### INFORMATION SUPPLIED
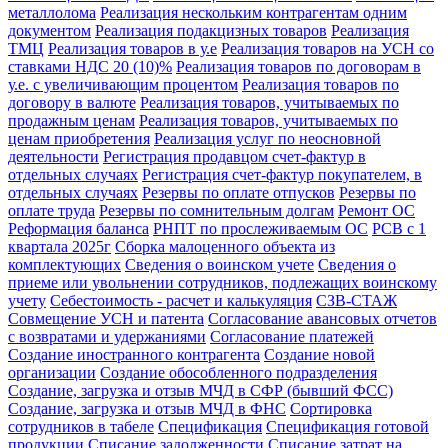
металлолома
Реализация нескольким контрагентам одним
документом
Реализация подакцизных товаров
Реализация
ТМЦ
Реализация товаров в у.е
Реализация товаров на УСН со
ставками НДС 20 (10)%
Реализация товаров по договорам в
у.е. с увеличивающим процентом
Реализация товаров по
договору в валюте
Реализация товаров, учитываемых по
продажным ценам
Реализация товаров, учитываемых по
ценам приобретения
Реализация услуг по неосновной
деятельности
Регистрация продавцом счет-фактур в
отдельных случаях
Регистрация счет-фактур покупателем, в
отдельных случаях
Резервы по оплате отпусков
Резервы по
оплате труда
Резервы по сомнительным долгам
Ремонт ОС
Реформация баланса
РНПТ по прослеживаемым ОС
РСВ с 1
квартала 2025г
Сборка малоценного объекта из
комплектующих
Сведения о воинском учете
Сведения о
приеме или увольнении сотрудников, подлежащих воинскому
учету
Себестоимость - расчет и калькуляция
СЗВ-СТАЖ
Совмещение УСН и патента
Согласование авансовых отчетов
с возвратами и удержаниями
Согласование платежей
Создание иностранного контрагента
Создание новой
организации
Создание обособленного подразделения
Создание, загрузка и отзыв МЧД в СФР (бывший ФСС)
Создание, загрузка и отзыв МЧД в ФНС
Сортировка
сотрудников в табеле
Спецификация
Спецификация готовой
продукции
Списание задолженности
Списание затрат на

### WHAT NEEDS TO BE DONE
All of the records above are to be copied exactly, minus the pictures.

### YOUR SOLUTION
металлолома
Реализация нескольким контрагентам одним
документом
Реализация подакцизных товаров
Реализация
ТМЦ
Реализация товаров в у.е
Реализация товаров на УСН со
ставками НДС 20 (10)%
Реализация товаров по договорам в
у.е. с увеличивающим процентом
Реализация товаров по
договору в валюте
Реализация товаров, учитываемых по
продажным ценам
Реализация товаров, учитываемых по
ценам приобретения
Реализация услуг по неосновной
деятельности
Регистрация продавцом счет-фактур в
отдельных случаях
Регистрация счет-фактур покупателем, в
отдельных случаях
Резервы по оплате отпусков
Резервы по
оплате труда
Резервы по сомнительным долгам
Ремонт ОС
Реформация баланса
РНПТ по прослеживаемым ОС
РСВ с 1
квартала 2025г
Сборка малоценного объекта из
комплектующих
Сведения о воинском учете
Сведения о
приеме или увольнении сотрудников, подлежащих воинскому
учету
Себестоимость - расчет и калькуляция
СЗВ-СТАЖ
Совмещение УСН и патента
Согласование авансовых отчетов
с возвратами и удержаниями
Согласование платежей
Создание иностранного контрагента
Создание новой
организации
Создание обособленного подразделения
Создание, загрузка и отзыв МЧД в СФР (бывший ФСС)
Создание, загрузка и отзыв МЧД в ФНС
Сортировка
сотрудников в табеле
Спецификация
Спецификация готовой
продукции
Списание задолженности
Списание затрат на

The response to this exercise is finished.